Das Cover des Albums fotografierte Annie Leibovitz in Coney Island, Cyndi trägt ein Kleid, das sie in dem Secondhandladen gekauft hatten, in dem sie früher arbeitete. Die hochhackigen Schuhe hat sie zur Seite gefegt, und die Netzstrümpfe wirken bei ihr ganz anders als bei Madonna. Wahrscheinlich mochten wir schrägen Mädchen sie deshalb so gern: Wir wussten, wir würden niemals so sexy sein wie Madonna, aber wenn uns das so egal sein könnte wie Cyndi, dann hätten wir schon gewonnen! Natürlich wurde schließlich die scharfe, ehrgeizige Blondine der Superstar, nicht die vergnügte Rothaarige.
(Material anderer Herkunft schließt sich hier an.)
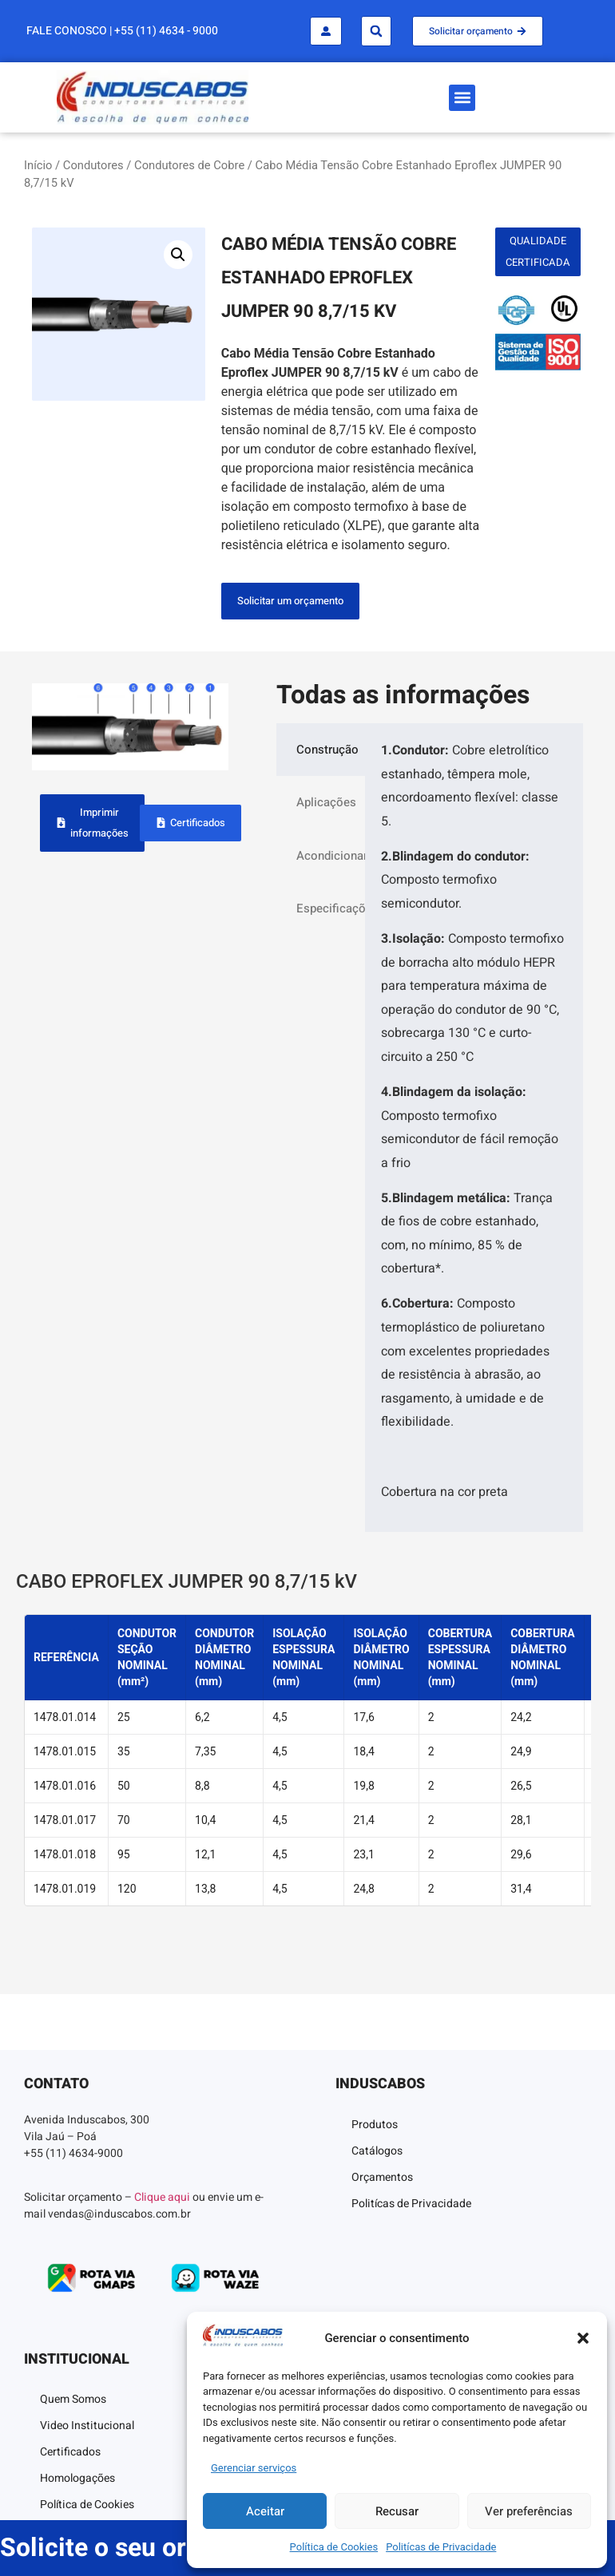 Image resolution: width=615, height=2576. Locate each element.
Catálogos (377, 2151)
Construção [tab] (327, 749)
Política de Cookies (334, 2547)
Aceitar (265, 2511)
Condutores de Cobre (189, 165)
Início (38, 165)
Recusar (397, 2511)
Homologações (77, 2478)
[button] (583, 2338)
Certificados (70, 2451)
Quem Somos (73, 2399)
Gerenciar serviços (253, 2468)
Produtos (374, 2124)
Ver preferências (529, 2511)
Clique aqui (162, 2197)
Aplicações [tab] (326, 802)
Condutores (93, 165)
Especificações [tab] (330, 908)
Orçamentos (382, 2177)
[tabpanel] (474, 1127)
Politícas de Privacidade (441, 2547)
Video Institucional (87, 2425)
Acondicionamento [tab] (330, 856) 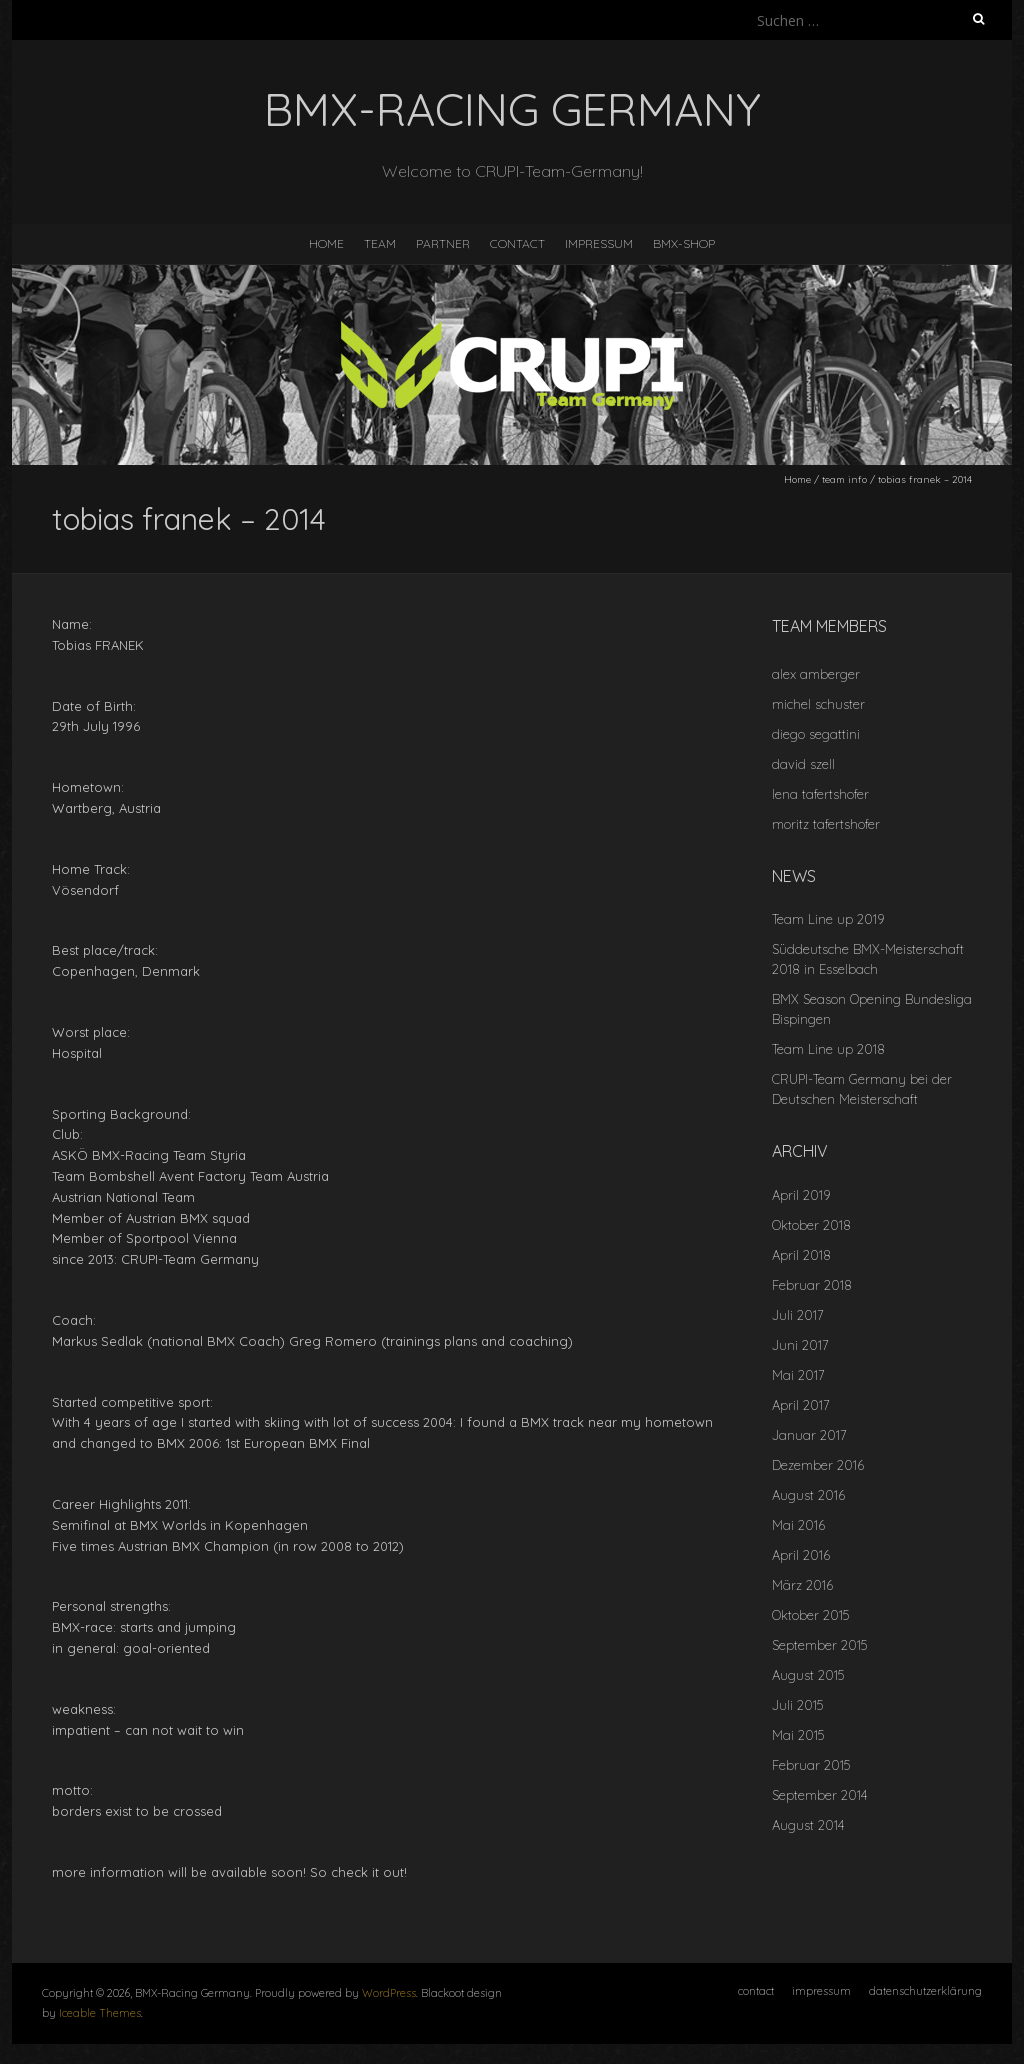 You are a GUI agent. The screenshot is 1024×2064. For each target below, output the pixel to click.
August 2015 (808, 1675)
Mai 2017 (798, 1375)
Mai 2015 (798, 1735)
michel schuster (818, 704)
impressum (599, 243)
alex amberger (816, 674)
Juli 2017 (798, 1315)
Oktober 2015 (810, 1615)
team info (844, 479)
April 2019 (801, 1195)
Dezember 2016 (818, 1465)
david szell (803, 764)
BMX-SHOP (684, 243)
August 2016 (808, 1495)
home (326, 243)
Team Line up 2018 (828, 1049)
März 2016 (802, 1585)
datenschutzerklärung (925, 1991)
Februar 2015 (811, 1765)
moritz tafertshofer (826, 824)
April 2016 (801, 1555)
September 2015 (819, 1645)
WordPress (389, 1993)
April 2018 (801, 1255)
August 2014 (808, 1825)
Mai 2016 (798, 1525)
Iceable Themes (100, 2013)
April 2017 (801, 1405)
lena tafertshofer (820, 794)
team (380, 243)
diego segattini (816, 734)
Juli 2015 (797, 1705)
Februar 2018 (812, 1285)
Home (797, 479)
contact (517, 243)
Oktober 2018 (811, 1225)
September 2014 (819, 1795)
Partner (443, 243)
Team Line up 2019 (828, 919)
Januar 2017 (809, 1435)
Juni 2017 (800, 1345) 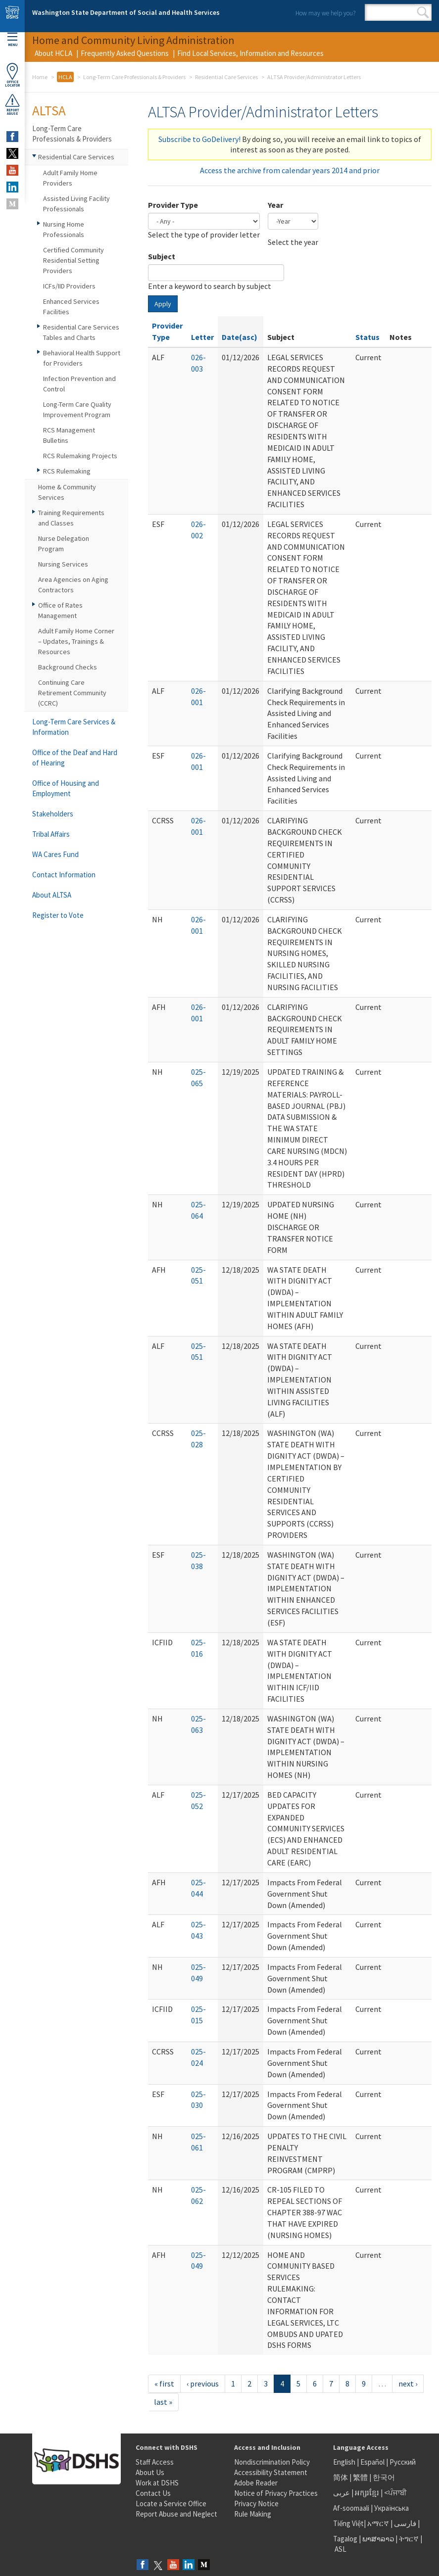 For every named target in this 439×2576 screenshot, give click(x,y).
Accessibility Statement (270, 2472)
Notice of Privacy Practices (276, 2493)
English (345, 2462)
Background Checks (67, 667)
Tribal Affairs (51, 834)
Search (423, 12)
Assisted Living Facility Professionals (76, 203)
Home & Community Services (67, 492)
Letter (202, 337)
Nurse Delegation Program (63, 543)
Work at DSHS (157, 2482)
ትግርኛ (409, 2538)
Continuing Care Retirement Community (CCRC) (72, 693)
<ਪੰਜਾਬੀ (395, 2492)
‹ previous (203, 2383)
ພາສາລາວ (378, 2538)
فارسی (404, 2523)
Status (367, 337)
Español (372, 2462)
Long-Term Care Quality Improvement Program (77, 409)
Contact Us (153, 2493)
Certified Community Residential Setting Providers (73, 260)
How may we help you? (325, 13)
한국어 (384, 2477)
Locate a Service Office (171, 2503)
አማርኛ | (379, 2523)
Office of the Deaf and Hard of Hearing (74, 757)
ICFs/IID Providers (69, 286)
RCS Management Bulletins (69, 435)
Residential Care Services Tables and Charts (81, 332)
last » (163, 2402)
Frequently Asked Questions (125, 53)
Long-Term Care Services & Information (73, 727)
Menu (12, 40)
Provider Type (173, 205)
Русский (403, 2462)
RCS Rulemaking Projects (80, 455)
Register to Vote (58, 915)
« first (164, 2383)
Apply (162, 303)
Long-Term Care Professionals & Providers (134, 77)
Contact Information (64, 874)
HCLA (65, 77)
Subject (161, 256)
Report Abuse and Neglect (176, 2514)
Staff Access (155, 2462)
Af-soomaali (351, 2508)
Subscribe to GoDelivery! (199, 139)
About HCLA (53, 53)
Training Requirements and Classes (71, 517)
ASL (340, 2549)
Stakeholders (52, 813)
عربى (341, 2492)
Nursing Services (63, 564)
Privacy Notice (256, 2503)
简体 (340, 2477)
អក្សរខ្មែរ (367, 2492)
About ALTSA (51, 895)
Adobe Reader (256, 2482)
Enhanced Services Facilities (71, 306)
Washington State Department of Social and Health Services (126, 12)
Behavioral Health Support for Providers (81, 358)
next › (407, 2383)
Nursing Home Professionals (63, 229)
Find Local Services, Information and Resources (250, 53)
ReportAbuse (12, 104)
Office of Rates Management (60, 610)
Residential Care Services (226, 77)
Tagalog (345, 2538)
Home (40, 77)
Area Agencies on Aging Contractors (73, 584)
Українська (391, 2508)
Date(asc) (239, 337)
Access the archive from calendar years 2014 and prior (290, 170)
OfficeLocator (12, 75)
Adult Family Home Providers (70, 178)
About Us (150, 2472)
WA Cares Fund (55, 854)
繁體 (361, 2477)
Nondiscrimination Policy (272, 2462)
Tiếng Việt (348, 2523)
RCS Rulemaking (67, 471)
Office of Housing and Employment (65, 788)
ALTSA (49, 110)
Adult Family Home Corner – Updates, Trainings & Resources (76, 641)
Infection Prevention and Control (79, 383)
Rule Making (252, 2514) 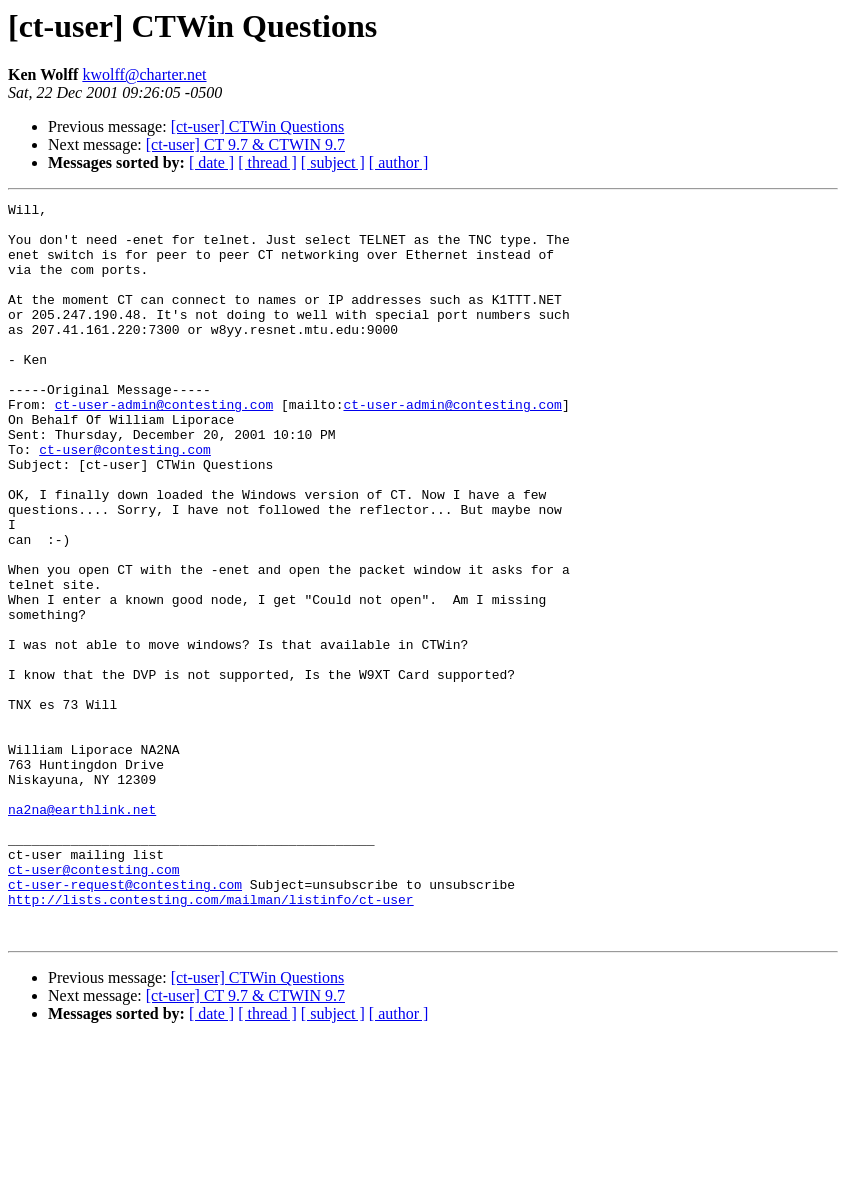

Vielleicht können wir uns wenigstens darauf einigen, dass „She’s So Unusual“ das bessere Album ist? Da stehen neun zwingende Popsongs und ein Kirmes-Stück (das 45-sekündige „He’s So Unusual“) gegen „Madonna“ mit nur vier Hits zwischen einigem Füllmaterial: „Lucky Star“, „Borderline“, „Holiday“, „Everybody“. Okay, zugegeben, auch nicht schlecht! Zumal wir damals ja noch dachten, Madonna sei die lässigste Schlampe der Welt. Konnte man nicht ahnen, dass sie später ein durchtrainierter Controlfreak werden würde, der unbedingt jugendlich bleiben muss, koste es, was es wolle.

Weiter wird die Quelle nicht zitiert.